== Task brief ==
Within the material below, transcribe exactly the lines from the one holding "should remove them." through the one holding "light and other sources of heat.", keeping both ends and skipping the rest.

═══ Source records ═══

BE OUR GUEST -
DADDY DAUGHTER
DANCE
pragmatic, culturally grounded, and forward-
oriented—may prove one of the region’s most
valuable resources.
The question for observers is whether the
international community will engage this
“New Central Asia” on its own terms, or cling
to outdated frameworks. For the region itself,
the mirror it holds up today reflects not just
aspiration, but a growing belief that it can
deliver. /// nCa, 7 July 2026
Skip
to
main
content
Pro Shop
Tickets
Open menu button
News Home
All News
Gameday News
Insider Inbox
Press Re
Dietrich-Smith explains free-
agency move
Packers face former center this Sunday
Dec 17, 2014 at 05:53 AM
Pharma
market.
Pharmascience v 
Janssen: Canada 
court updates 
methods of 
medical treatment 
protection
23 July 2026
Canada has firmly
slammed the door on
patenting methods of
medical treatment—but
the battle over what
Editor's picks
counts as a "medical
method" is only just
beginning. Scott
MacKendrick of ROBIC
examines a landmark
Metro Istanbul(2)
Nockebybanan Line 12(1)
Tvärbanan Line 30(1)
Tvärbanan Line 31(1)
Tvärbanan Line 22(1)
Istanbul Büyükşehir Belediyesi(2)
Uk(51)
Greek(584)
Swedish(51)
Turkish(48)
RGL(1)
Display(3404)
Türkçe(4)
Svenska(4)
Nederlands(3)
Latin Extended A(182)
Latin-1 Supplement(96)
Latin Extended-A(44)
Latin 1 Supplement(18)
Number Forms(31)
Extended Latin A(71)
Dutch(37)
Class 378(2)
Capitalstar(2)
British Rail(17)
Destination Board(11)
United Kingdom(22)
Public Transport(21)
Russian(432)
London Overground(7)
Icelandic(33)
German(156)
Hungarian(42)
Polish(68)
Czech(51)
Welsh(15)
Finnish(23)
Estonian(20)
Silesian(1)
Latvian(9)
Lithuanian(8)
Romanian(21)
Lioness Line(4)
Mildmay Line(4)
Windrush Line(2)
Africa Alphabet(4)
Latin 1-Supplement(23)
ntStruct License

═══
═══ Source records ═══

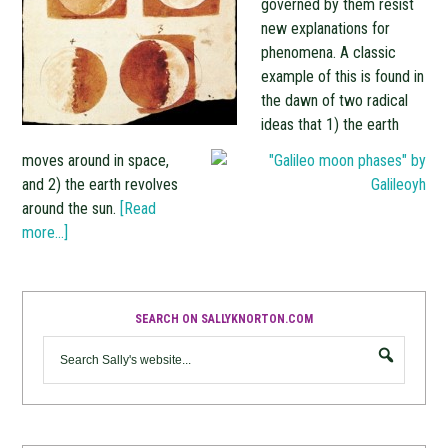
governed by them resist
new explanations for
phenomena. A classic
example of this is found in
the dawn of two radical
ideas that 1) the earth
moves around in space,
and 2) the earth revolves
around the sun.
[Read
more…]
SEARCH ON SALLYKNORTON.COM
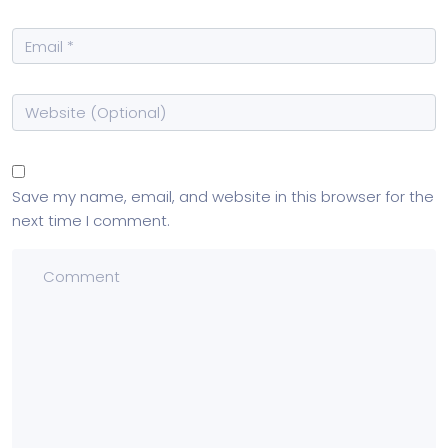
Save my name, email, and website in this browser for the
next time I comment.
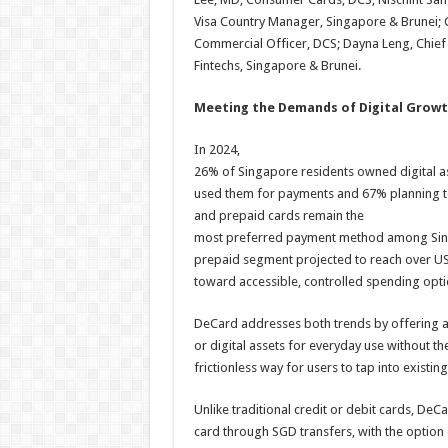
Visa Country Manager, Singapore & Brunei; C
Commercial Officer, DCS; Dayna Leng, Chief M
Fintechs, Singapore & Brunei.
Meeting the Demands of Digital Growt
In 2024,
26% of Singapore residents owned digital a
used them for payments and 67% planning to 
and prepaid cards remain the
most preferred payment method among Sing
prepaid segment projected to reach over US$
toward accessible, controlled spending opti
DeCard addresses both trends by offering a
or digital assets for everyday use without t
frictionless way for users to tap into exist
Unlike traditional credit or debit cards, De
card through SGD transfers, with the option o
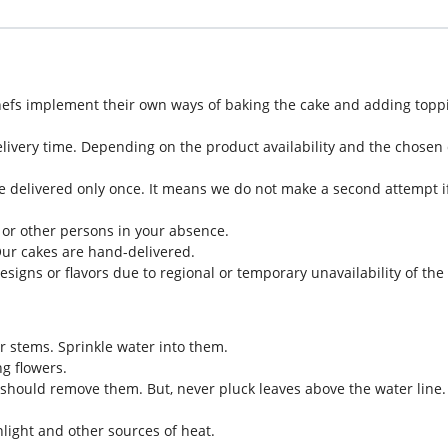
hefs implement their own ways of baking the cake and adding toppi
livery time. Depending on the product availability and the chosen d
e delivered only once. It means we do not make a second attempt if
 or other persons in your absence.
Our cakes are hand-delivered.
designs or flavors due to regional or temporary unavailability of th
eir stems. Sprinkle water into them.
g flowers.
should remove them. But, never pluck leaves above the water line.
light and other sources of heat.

═══

== Answer ==
should remove them. But, never pluck leaves above the water line.
light and other sources of heat.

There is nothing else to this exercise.